Working Hard, or Hardly Realistic


Part of the job description, when you do consulting for a living, is a willingness to confront some uncomfortable truths. They usually lead you to opportunities, but unless you can live with an awkward minute or meeting, you are in the wrong business. So I'm going to peel back the shade for a moment or two here, and point out something that very few people ever admit, at least out loud.

While I pride myself on my worth ethic and rate, I will never feel that I'm working hard enough, or even that I work all that hard. At most of my positions, for most of my life. Let me go a step further on this, dear theoretical reader... I doubt that you work very hard, either.

Now, let's walk this back and give it its proper context. We do marketing and advertising for a living. Rather than, well, brute labor. We're not on our feet unless we want to be, and finagle a standing desk. We're not dealing with unsafe work environments, likely workplace injuries, wearing special shoes for support, and so on, and so on. If we're worn out at the end of the day, it's because that, on some level, we've chosen to be worn out. Either through a stress story that we tell ourselves as a trigger to self-motivate, or because we've taken on aspects of the job that aren't all that necessary, but seem that way, because a stressful job is an important job.

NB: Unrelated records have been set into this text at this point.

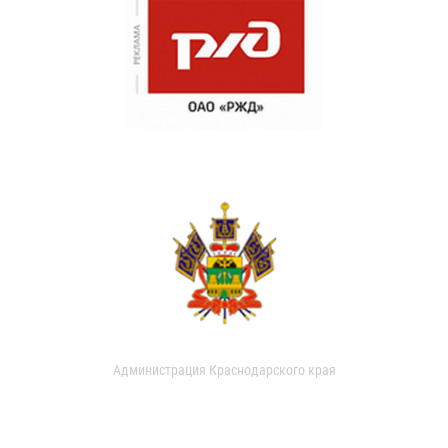
Администрация Краснодарского края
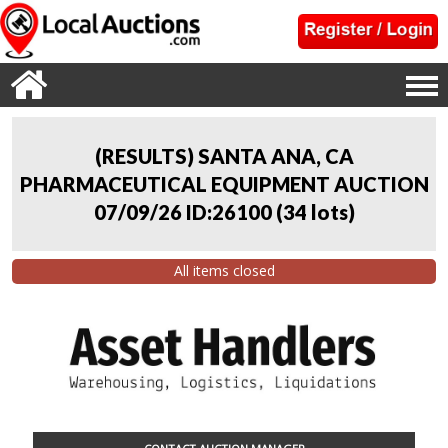
(RESULTS) SANTA ANA, CA
PHARMACEUTICAL EQUIPMENT AUCTION
07/09/26 ID:26100
(
34 lots
)
All items closed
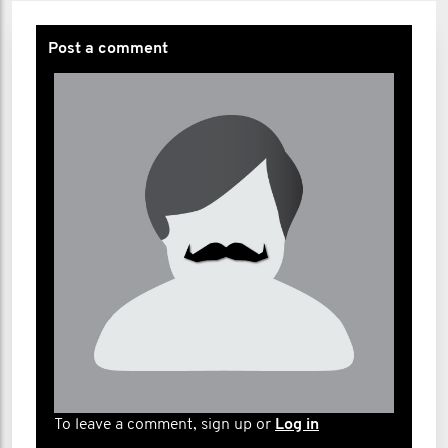
Post a comment
To leave a comment, sign up or
Log in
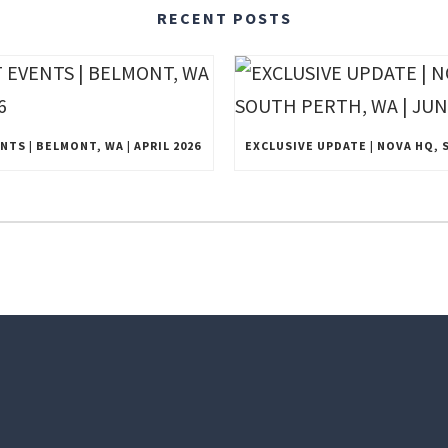
RECENT POSTS
TS | BELMONT, WA | APRIL 2026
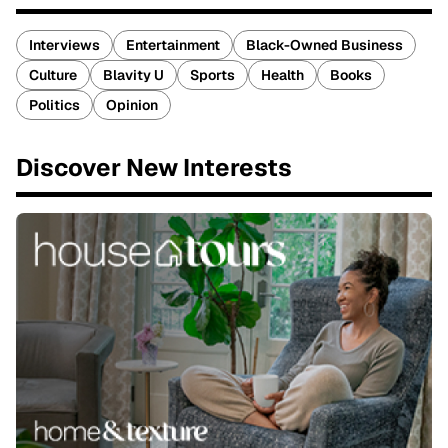
Interviews
Entertainment
Black-Owned Business
Culture
Blavity U
Sports
Health
Books
Politics
Opinion
Discover New Interests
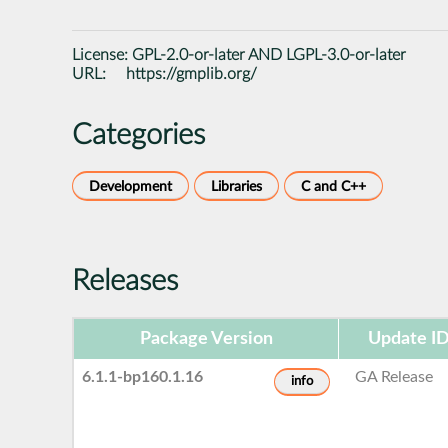
License:
GPL-2.0-or-later AND LGPL-3.0-or-later
URL:
https://gmplib.org/
Categories
Development
Libraries
C and C++
Releases
Package Version
Update I
6.1.1-bp160.1.16
GA Release
info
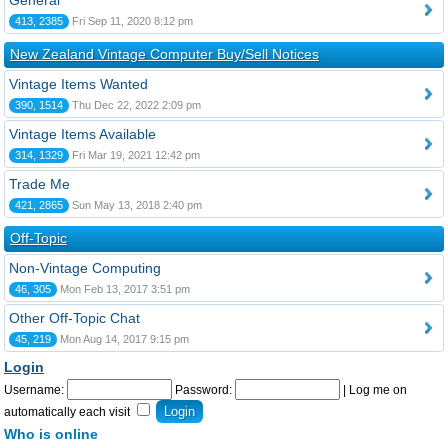
General
413, 2385
Fri Sep 11, 2020 8:12 pm
New Zealand Vintage Computer Buy/Sell Notices
Vintage Items Wanted
390, 1514
Thu Dec 22, 2022 2:09 pm
Vintage Items Available
314, 1329
Fri Mar 19, 2021 12:42 pm
Trade Me
421, 2865
Sun May 13, 2018 2:40 pm
Off-Topic
Non-Vintage Computing
46, 305
Mon Feb 13, 2017 3:51 pm
Other Off-Topic Chat
45, 219
Mon Aug 14, 2017 9:15 pm
Login
Username:
Password:
|
Log me on
automatically each visit
Who is online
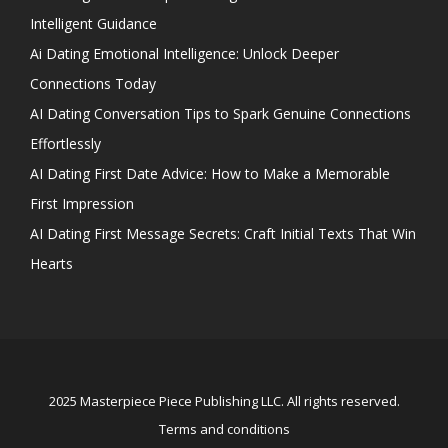
Intelligent Guidance
Ai Dating Emotional Intelligence: Unlock Deeper
Connections Today
AI Dating Conversation Tips to Spark Genuine Connections
Effortlessly
AI Dating First Date Advice: How to Make a Memorable
First Impression
AI Dating First Message Secrets: Craft Initial Texts That Win
Hearts
2025 Masterpiece Piece Publishing LLC. All rights reserved.
Terms and conditions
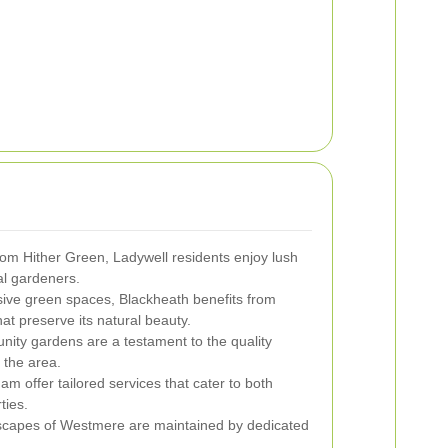
from Hither Green, Ladywell residents enjoy lush
al gardeners.
sive green spaces, Blackheath benefits from
at preserve its natural beauty.
nity gardens are a testament to the quality
 the area.
m offer tailored services that cater to both
ties.
dscapes of Westmere are maintained by dedicated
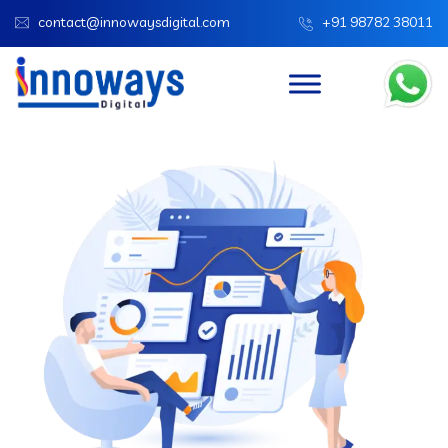
contact@innowaysdigital.com
+91 98782 38011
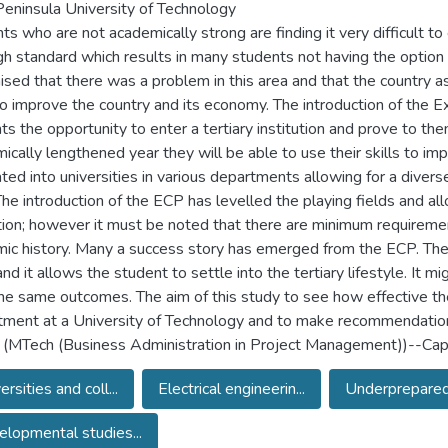
eninsula University of Technology
s who are not academically strong are finding it very difficult to 
igh standard which results in many students not having the option
ised that there was a problem in this area and that the country a
 to improve the country and its economy. The introduction of the
ts the opportunity to enter a tertiary institution and prove to the
ically lengthened year they will be able to use their skills to im
ated into universities in various departments allowing for a diver
The introduction of the ECP has levelled the playing fields and all
ution; however it must be noted that there are minimum requirem
ic history. Many a success story has emerged from the ECP. The
nd it allows the student to settle into the tertiary lifestyle. It m
he same outcomes. The aim of this study to see how effective the 
ment at a University of Technology and to make recommendati
 (MTech (Business Administration in Project Management))--Cape
ersities and coll...
Electrical engineerin...
Underprepared 
lopmental studies...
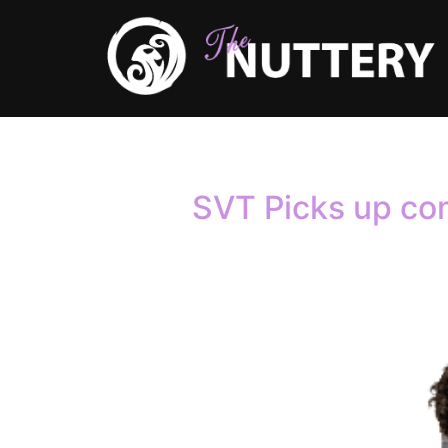
Author:
a
SVT Picks up co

Or we've taken the wrong job, and are trying to make it right. (That never works, by the way. Spoiler alert.)

Perhaps you feel that the entirety of the work you do, when you roll in housework, child or elder care, or uncredited work that's outside of your role, gets you to that magical realm of working hard enough to cast aside all doubt. But even then, I submit to the jury of public opinion that technology, in the form of household appliances, smartphones, improved automobiles and so much more, have all added up to take a lot of the work out of our lives.

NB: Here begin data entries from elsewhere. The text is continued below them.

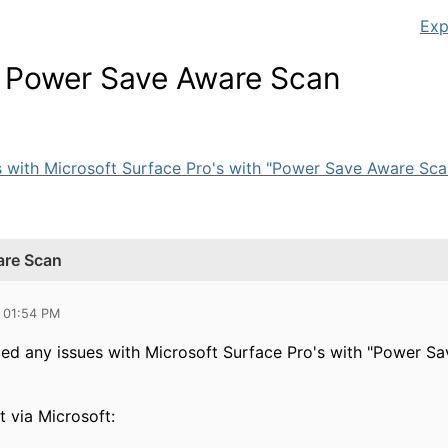
Exp
& Power Save Aware Scan
 with Microsoft Surface Pro's with "Power Save Aware Scan
are Scan
 01:54 PM
ed any issues with Microsoft Surface Pro's with "Power S
t via Microsoft:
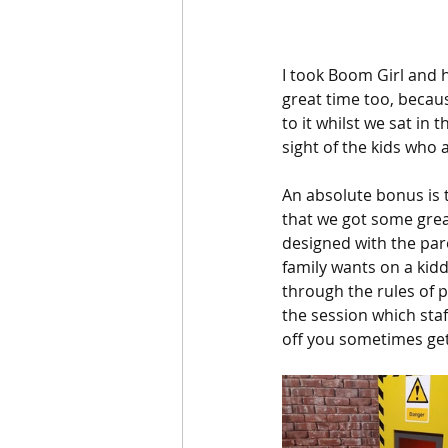
I took Boom Girl and 
great time too, becaus
to it whilst we sat in 
sight of the kids who a
An absolute bonus is 
that we got some great
designed with the pare
family wants on a kid
through the rules of p
the session which staf
off you sometimes ge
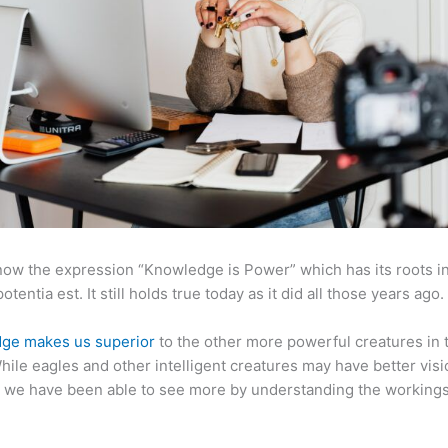
now the expression “Knowledge is Power” which has its roots in
otentia est. It still holds true today as it did all those years ago.
ge makes us superior
to the other more powerful creatures in 
hile eagles and other intelligent creatures may have better visi
 we have been able to see more by understanding the workings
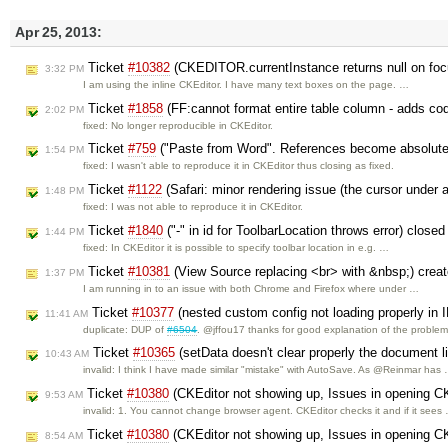
Apr 25, 2013:
Ticket
#10382
(CKEDITOR.currentInstance returns null on foc
3:32 PM
I am using the inline CKEditor. I have many text boxes on the page. …
Ticket
#1858
(FF:cannot format entire table column - adds cod
2:02 PM
fixed: No longer reproducible in CKEditor.
Ticket
#759
("Paste from Word". References become absolute
1:54 PM
fixed: I wasn't able to reproduce it in CKEditor thus closing as fixed.
Ticket
#1122
(Safari: minor rendering issue (the cursor under a
1:48 PM
fixed: I was not able to reproduce it in CKEditor.
Ticket
#1840
("-" in id for ToolbarLocation throws error) close
1:44 PM
fixed: In CKEditor it is possible to specify toolbar location in e.g. …
Ticket
#10381
(View Source replacing <br> with &nbsp;) crea
1:37 PM
I am running in to an issue with both Chrome and Firefox where under …
Ticket
#10377
(nested custom config not loading properly in 
11:41 AM
duplicate: DUP of
#6504
. @jffou17 thanks for good explanation of the proble
Ticket
#10365
(setData doesn't clear properly the document l
10:43 AM
invalid: I think I have made similar "mistake" with AutoSave. As @Reinmar has
Ticket
#10380
(CKEditor not showing up, Issues in opening CKE
9:53 AM
invalid: 1. You cannot change browser agent. CKEditor checks it and if it sees
Ticket
#10380
(CKEditor not showing up, Issues in opening CKE
8:54 AM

To substitute, we work hard on a lot of things... that, well, maybe no one has asked us to work hard on. Social media presences. Hobbies. Workouts. Side projects. Keeping abreast of the spiraling number of entertainment options, training pets, getting granular about food intake, and so on, and so on.

Oh, and another thing: when we are working at our highest level, it's not work at all. We're joyously in the weeds of the details, sweating to make a deadline with exhilaration, working a trade show booth while knee-deep in prospects, seeing the culmination of a lot of prior half-speed work race to a conclusion. I've had days where I've seen the sun come up, and it was a surprise.

Which is why a lot of the people who've shared a company with me are convinced I'm a hard worker. But I know better.

The hardest working person I know, or will ever know, is my mom. She raised three kids as a single parent, while keeping a spotless house, while working nights as a bartender. (OK, maybe I worked at her level when I was in college. But not since. The woman's a machine.)